# Question on Smoking Whole Head of Garlic



## mike49107 (Jul 17, 2018)

I used to take a whole head of garlic, cut the top off (just enough to expose the cloves) and drizzle olive oil and sprinkle with salt, pepper, or whatever spices/herbs paired well with the meat I was grilling, usually a nice thick steak.  I would then wrap in foil and grill long enough to soften the garlic.  When everything came off of the grill, I would squeeze the garlic (which is now more of a paste) on rub it directly on the steaks.

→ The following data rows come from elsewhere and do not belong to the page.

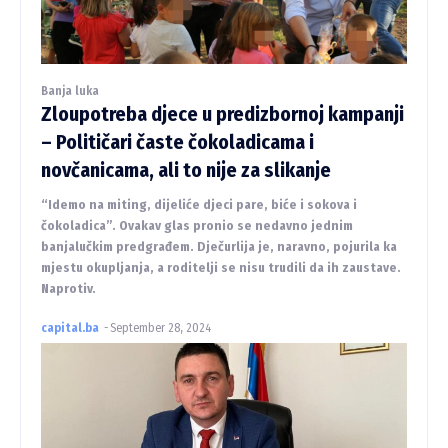
Banja luka
Zloupotreba djece u predizbornoj kampanji
– Političari časte čokoladicama i
novčanicama, ali to nije za slikanje
“Idemo na miting, dijeliće djeci pare, biće i sokova i
čokoladica”. Ovakav glas pronio se nedavno jednim
banjalučkim predgrađem. Dječurlija je, naravno, pojurila ka
mjestu okupljanja, a roditelji se nisu trudili da ih zaustave.
Naprotiv.
capital.ba
-
September 28, 2024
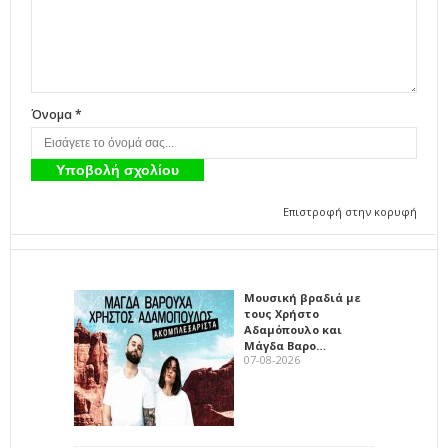
Όνομα *
Επιστροφή στην κορυφή
Μουσική βραδιά με
τους Χρήστο
Αδαμόπουλο και
Μάγδα Βαρο…
07-08-2026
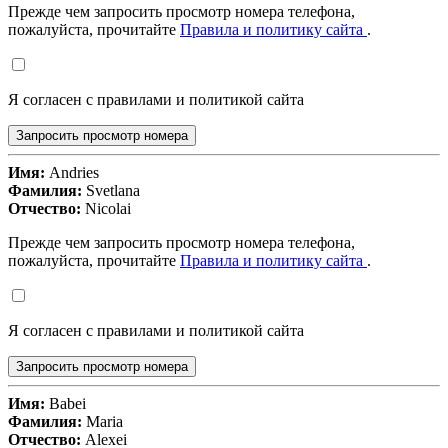
Прежде чем запросить просмотр номера телефона,
пожалуйста, прочитайте
Правила и политику сайта
.
Я согласен с правилами и политикой сайта
Запросить просмотр номера
Имя:
Andries
Фамилия:
Svetlana
Отчество:
Nicolai
Прежде чем запросить просмотр номера телефона,
пожалуйста, прочитайте
Правила и политику сайта
.
Я согласен с правилами и политикой сайта
Запросить просмотр номера
Имя:
Babei
Фамилия:
Maria
Отчество:
Alexei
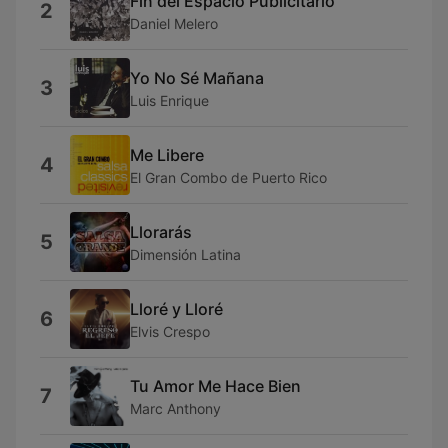
Fin del Espacio Publicitario
2
Daniel Melero
Yo No Sé Mañana
3
Luis Enrique
Me Libere
4
El Gran Combo de Puerto Rico
Llorarás
5
Dimensión Latina
Lloré y Lloré
6
Elvis Crespo
Tu Amor Me Hace Bien
7
Marc Anthony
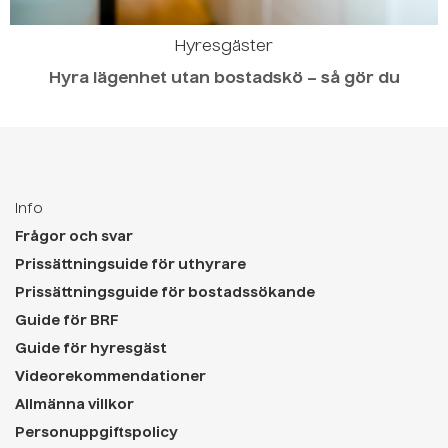
Hyresgäster
Hyra lägenhet utan bostadskö – så gör du
Info
Frågor och svar
Prissättningsuide för uthyrare
Prissättningsguide för bostadssökande
Guide för BRF
Guide för hyresgäst
Videorekommendationer
Allmänna villkor
Personuppgiftspolicy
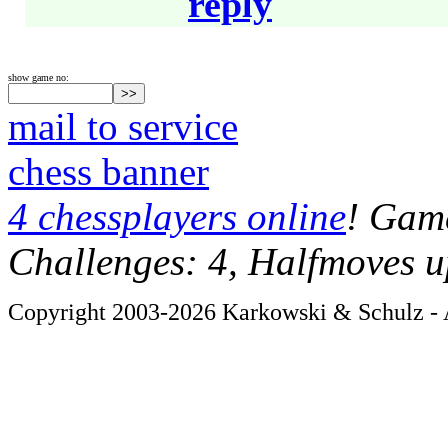
reply
show game no:
mail to service
chess banner
4 chessplayers online
! Game
Challenges: 4, Halfmoves u
Copyright 2003-2026 Karkowski & Schulz - A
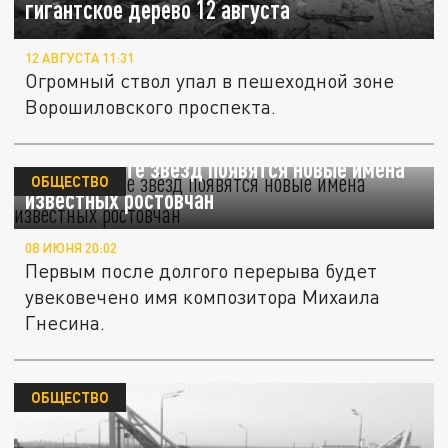
гигантское дерево 12 августа
12 АВГУСТА 11:31
Огромный ствол упал в пешеходной зоне
Ворошиловского проспекта.
На Проспекте звёзд появятся новые имена
ОБЩЕСТВО
известных ростовчан
08 ИЮНЯ 20:02
Первым после долгого перерыва будет
увековечено имя композитора Михаила
Гнесина.
ОБЩЕСТВО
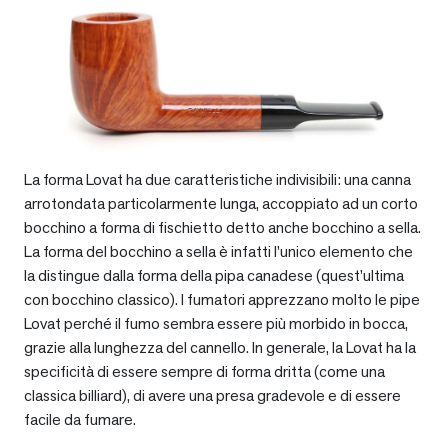
La forma Lovat ha due caratteristiche indivisibili: una canna
arrotondata particolarmente lunga, accoppiato ad un corto
bocchino a forma di fischietto detto anche bocchino a sella.
La forma del bocchino a sella è infatti l’unico elemento che
la distingue dalla forma della pipa canadese (quest’ultima
con bocchino classico). I fumatori apprezzano molto le pipe
Lovat perché il fumo sembra essere più morbido in bocca,
grazie alla lunghezza del cannello. In generale, la Lovat ha la
specificità di essere sempre di forma dritta (come una
classica billiard), di avere una presa gradevole e di essere
facile da fumare.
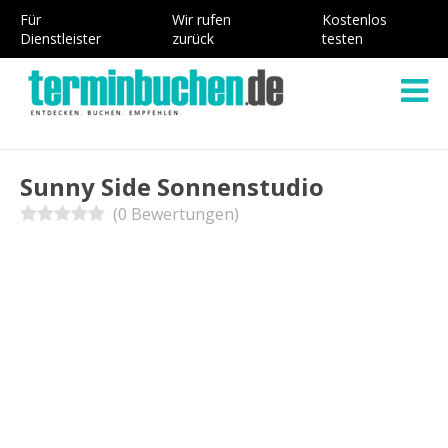
Für
Wir rufen
Kostenlos
Dienstleister
zurück
testen
Sunny Side Sonnenstudio
(0 Bewertungen)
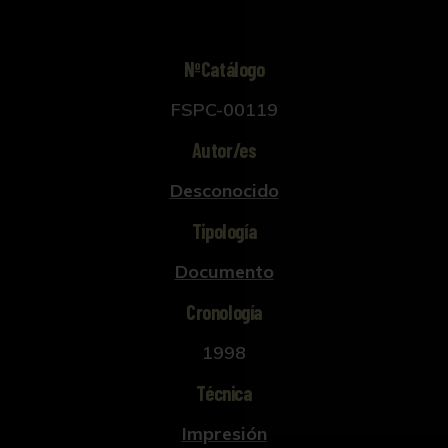
NºCatálogo
FSPC-00119
Autor/es
Desconocido
Tipología
Documento
Cronología
1998
Técnica
Impresión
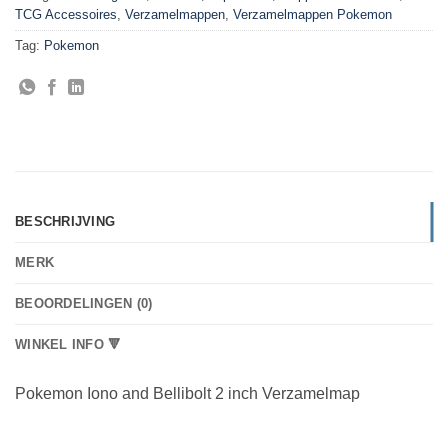
TCG Accessoires
,
Verzamelmappen
,
Verzamelmappen Pokemon
Tag:
Pokemon
BESCHRIJVING
MERK
BEOORDELINGEN (0)
WINKEL INFO 🔻
Pokemon Iono and Bellibolt 2 inch Verzamelmap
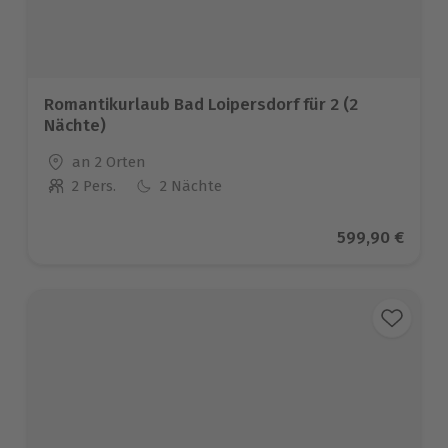
Romantikurlaub Bad Loipersdorf für 2 (2
Nächte)
Standort
an 2 Orten
2 Pers.
2 Nächte
Anzahl der Teilnehmer
Aktueller Prei
599,90 €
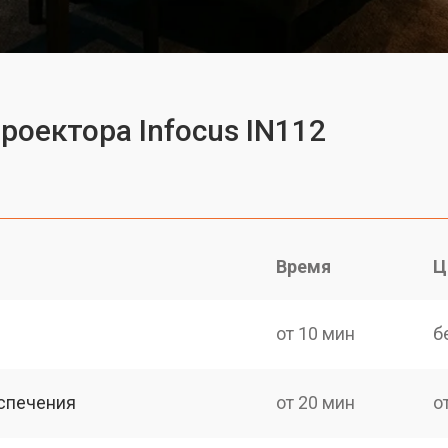
роектора Infocus IN112
Время
Ц
от 10 мин
б
спечения
от 20 мин
о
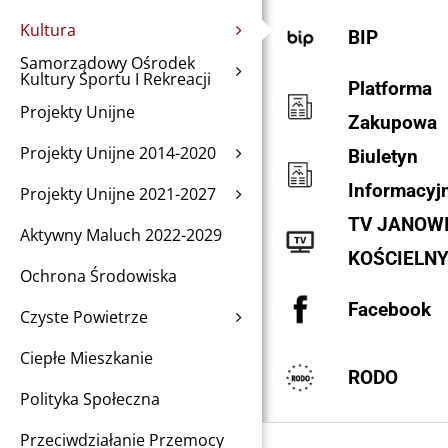
Kultura
BIP
Samorządowy Ośrodek
Kultury Sportu I Rekreacji
Platforma
Projekty Unijne
Zakupowa
Projekty Unijne 2014-2020
Biuletyn
Informacyj
Projekty Unijne 2021-2027
TV JANOW
Aktywny Maluch 2022-2029
KOŚCIELN
Ochrona Środowiska
Facebook
Czyste Powietrze
Ciepłe Mieszkanie
RODO
Polityka Społeczna
Przeciwdziałanie Przemocy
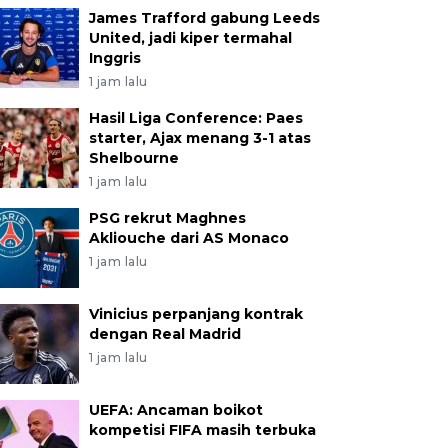
James Trafford gabung Leeds
United, jadi kiper termahal
Inggris
1 jam lalu
Hasil Liga Conference: Paes
starter, Ajax menang 3-1 atas
Shelbourne
1 jam lalu
PSG rekrut Maghnes
Akliouche dari AS Monaco
1 jam lalu
Vinicius perpanjang kontrak
dengan Real Madrid
1 jam lalu
UEFA: Ancaman boikot
kompetisi FIFA masih terbuka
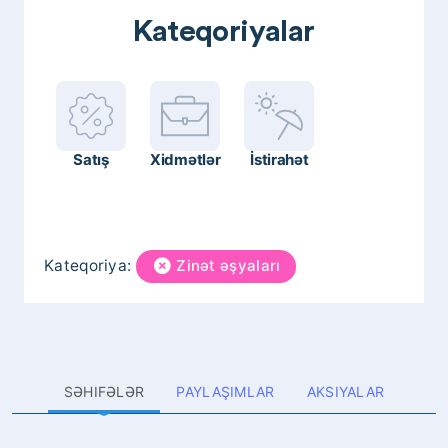
Kateqoriyalar
Satış
Xidmətlər
İstirahət
Kateqoriya:
Zinət əşyaları
SƏHIFƏLƏR
PAYLAŞIMLAR
AKSIYALAR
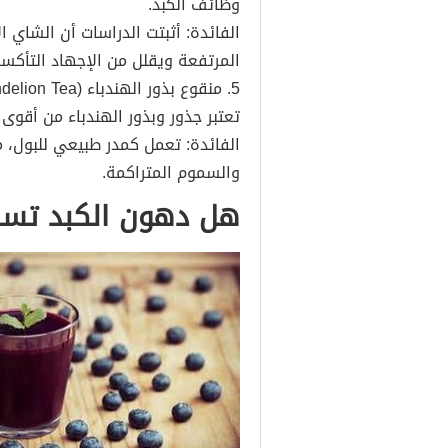
وظائف الكبد.
الفائدة: أثبتت الدراسات أن الشاي
المرتفعة ويقلل من الإجهاد التأكس
5. منقوع بذور الهندباء (Dandelion Tea)
تعتبر جذور وبذور الهندباء من أقوى 
الفائدة: تعمل كمدر طبيعي للبول، 
والسموم المتراكمة.
هل دهون الكبد تسب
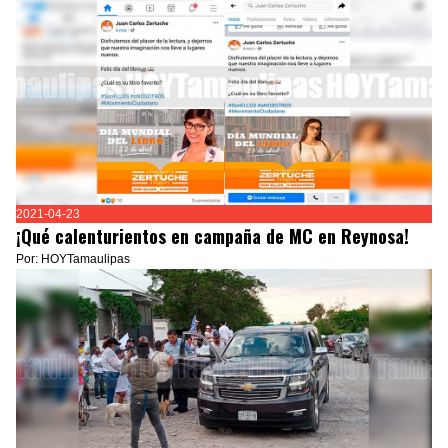
2021-04-23
¡Qué calenturientos en campaña de MC en Reynosa!
Por: HOYTamaulipas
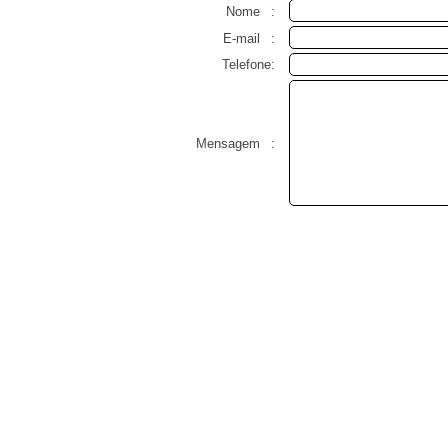
Nome
:
E-mail
:
Telefone:
Mensagem
:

I would really like to try the same thing in the smoker.  But, will it take on enough smoke with all the skin/paper still on it?  Obviously, I wouldn't be wrapping it in foil on the smoker.  How long do you think it would take running at 225°?  I thinking probably around 2-3 hours?  I don't think at that temperature you could really over cook it, could you?


----------



## Binford 6100 (Aug 10, 2018)

whenever I roasted garlic it was hotter, 425-450, I think that it would take forever to get it to cook down into a paste.

did you just try it?
 garlic is dirt cheap, like three for a couple bucks, I would just try it can report back.


----------



## mike49107 (Aug 10, 2018)

Binford 6100 said:


> did you just try it?



No, I haven't tried it yet.  I'm planning to smoke a chucky on Sunday.  If I can remember to throw one on, I'll let you know what the outcome is.


----------



## myownidaho (Aug 10, 2018)

I roast garlic at 350 for 20 minutes. Adjust accordingly and you should be able to get some smoke on it before it softens up.


----------



## eazybreezy02 (Feb 2, 2019)

I'm trying something new to me. I've peeled and smashed a bunch of fresh garlic cloves (proud to say that I grew) and put them in a makeshift cheesecloth sack. I've hung the bundle in with my fresh cured ham and doing it altogether at about 150F with cherry wood. I'll do the ham for about 6-8 hours smoke, the garlic maybe 2 hours? Then I'll take the garlic out at that point. Wondering if it will work and be tasty to then run the cloves through a food processor with a bit of olive oil? This is the setup:


----------



## mike243 (Feb 3, 2019)

I take the whole cloves and cut slits in the beef and push them out of sight,never smoked whole cloves by them selfs but might cool them then into a container of olive oil to store,pour a little oil off to cook with then add a little back in ,get double duty from them


----------